**Work instruction:**
The listing below contains a span that opens with the line containing "128GB remains a strong contender." and closes with the line containing "troubleshoot your abclegal.com order.". Return that span exactly.

**Information given:**
_ _ _ _ _ _ _

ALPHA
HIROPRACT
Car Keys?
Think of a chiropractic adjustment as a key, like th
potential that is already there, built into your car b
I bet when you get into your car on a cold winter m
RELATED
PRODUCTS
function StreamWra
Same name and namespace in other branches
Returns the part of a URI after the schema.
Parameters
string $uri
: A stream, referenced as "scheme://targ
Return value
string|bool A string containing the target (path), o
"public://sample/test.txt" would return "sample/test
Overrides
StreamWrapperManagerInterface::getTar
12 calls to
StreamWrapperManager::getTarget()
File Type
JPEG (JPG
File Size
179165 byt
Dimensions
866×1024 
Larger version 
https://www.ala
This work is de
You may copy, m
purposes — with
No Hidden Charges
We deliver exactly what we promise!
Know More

_ _ _ _ _ _ _

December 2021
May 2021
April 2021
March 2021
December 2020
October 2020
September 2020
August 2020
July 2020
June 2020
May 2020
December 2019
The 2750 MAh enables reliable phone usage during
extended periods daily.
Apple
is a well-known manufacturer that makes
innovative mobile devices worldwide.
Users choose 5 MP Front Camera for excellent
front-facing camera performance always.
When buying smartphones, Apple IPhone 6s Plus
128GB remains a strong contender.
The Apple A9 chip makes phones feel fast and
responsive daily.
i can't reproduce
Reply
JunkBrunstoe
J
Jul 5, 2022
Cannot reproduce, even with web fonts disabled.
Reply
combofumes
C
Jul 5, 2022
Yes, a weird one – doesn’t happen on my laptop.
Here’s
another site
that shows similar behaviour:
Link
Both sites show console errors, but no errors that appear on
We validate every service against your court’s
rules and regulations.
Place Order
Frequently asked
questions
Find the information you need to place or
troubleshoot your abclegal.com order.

_ _ _ _ _ _ _

**Solution to this exercise:**
128GB remains a strong contender.
The Apple A9 chip makes phones feel fast and
responsive daily.
i can't reproduce
Reply
JunkBrunstoe
J
Jul 5, 2022
Cannot reproduce, even with web fonts disabled.
Reply
combofumes
C
Jul 5, 2022
Yes, a weird one – doesn’t happen on my laptop.
Here’s
another site
that shows similar behaviour:
Link
Both sites show console errors, but no errors that appear on
We validate every service against your court’s
rules and regulations.
Place Order
Frequently asked
questions
Find the information you need to place or
troubleshoot your abclegal.com order.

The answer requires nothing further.